Friday, March 30, 2007

Melancholic

“Come in,” the voice suggested, and the tone was inviting, so I opened the door.

I pushed the door into the room and took a step but the first view halted my progress almost as abruptly as if I had walked into a wall.

A huge black man, naked apart from boxer shorts that looked brilliantly white against his skin, sat hunched over on a wooden chair beside a bed. The double bed was askew in the middle of the room, with only a white sheet tussled in the middle. No head or foot board for this bedroom suite.

“Sparse, plain, but functional,” I thought.

A young girl, too young, but with the caution of experience in her manner, was pulling a sheet around her body as she moved slowly and silently towards the opposite corner of the room, her guarded eyes glued to mine like a wary cat.

“Come in,” the black man beckoned again with an outstretched hand that he moved towards his chest in a welcoming gesture. The hand held a large brown bottle of Tusker beer. The floor was strewn with empty bottles. The room smelled like beer and sex. He was modestly drunk.

“Oh . . ., no, I won’t disturb you,” I replied, and I took a step back through the door. “I’m sorry, wrong room.”
“No, no, please come in, please,” he implored, with an air of melancholy that drew me in.

This was a dangerous setting. I was in a run-down hotel in one of the most violent cities in East Africa. I had not been in the country more than a few hours. Nothing had seemed safe since the moment I'd stepped into the Iqbal, a dilapidated hotel renowned as a cheap haven for travelers. Now I was offered an invitation to enter a room with a man I didn't know, who was drunk and still drinking, twice my size, and almost naked.

I took a step in, glanced behind the door, and then paused to look around the room.

The girl had found a spot in the furthest corner, where she crouched on the floor and struggled to light a cigarette. The lighter would not work and after shaking it a few times she gave up and leaned into the wall. Her hair was long and black, with some tight braids that fell intermittently around her head. Her delicate features and beautiful skin didn’t fit the roughness of the hotel. She did not look older than sixteen and I shuddered with the thought that she was much younger.

My quick survey of the room was reasurring, so I focused a friendly smile on my host.

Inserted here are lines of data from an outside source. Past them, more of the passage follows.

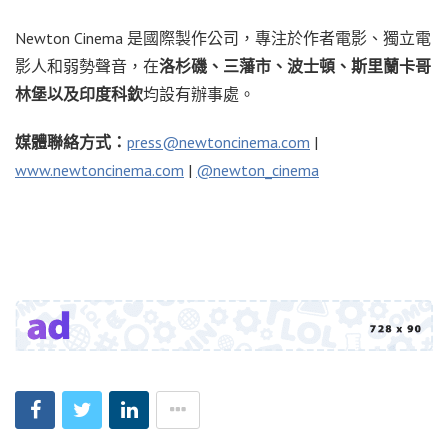
Newton Cinema 是國際製作公司，專注於作者電影、獨立電
影人和弱勢聲音，在
洛杉磯、三藩市、波士頓、斯里蘭卡哥
林堡以及印度科欽
均設有辦事處。
媒體聯絡方式：
press@newtoncinema.com
|
www.newtoncinema.com
|
@newton_cinema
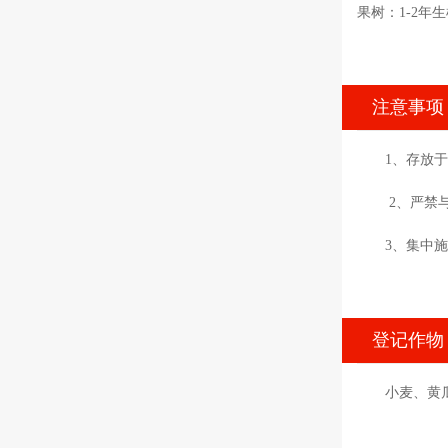
果树：1-2年生
注意事项
1、存放
2、严禁
3、集中
登记作物
小麦、黄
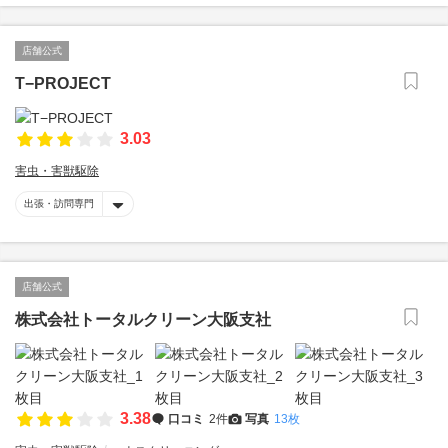
店舗公式
T−PROJECT
3.03
害虫・害獣駆除
出張・訪問専門
店舗公式
株式会社トータルクリーン大阪支社
3.38
口コミ
2件
写真
13枚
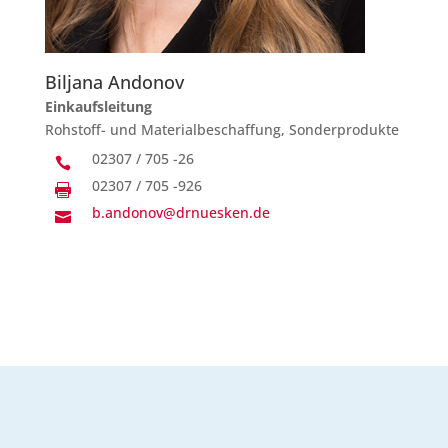
Biljana Andonov
Einkaufsleitung
Rohstoff- und Materialbeschaffung, Sonderprodukte
02307 / 705 -26

02307 / 705 -926

b.andonov@drnuesken.de

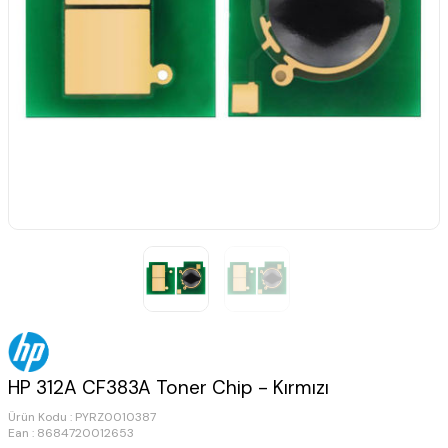
HP 312A CF383A Toner Chip - Kırmızı
Ürün Kodu :
PYRZ0010387
Ean : 8684720012653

I picked my way between the beer bottles on the floor and offered my hand in a manly greeting.

He didn’t get up but he did extend his right hand. His grip was gentle not firm, and certainly not aggressive, rather like that of a fellow who had relaxed into a state of alcoholic inertia. The prostitute, by comparison, looked very nimble. I kept her in the periphery of my vision.

I counted a half dozen large bottles of beer on the floor and presumed he had drunk the lion’s share. His speech was remarkably precise for the amount of alcohol and for his physical state.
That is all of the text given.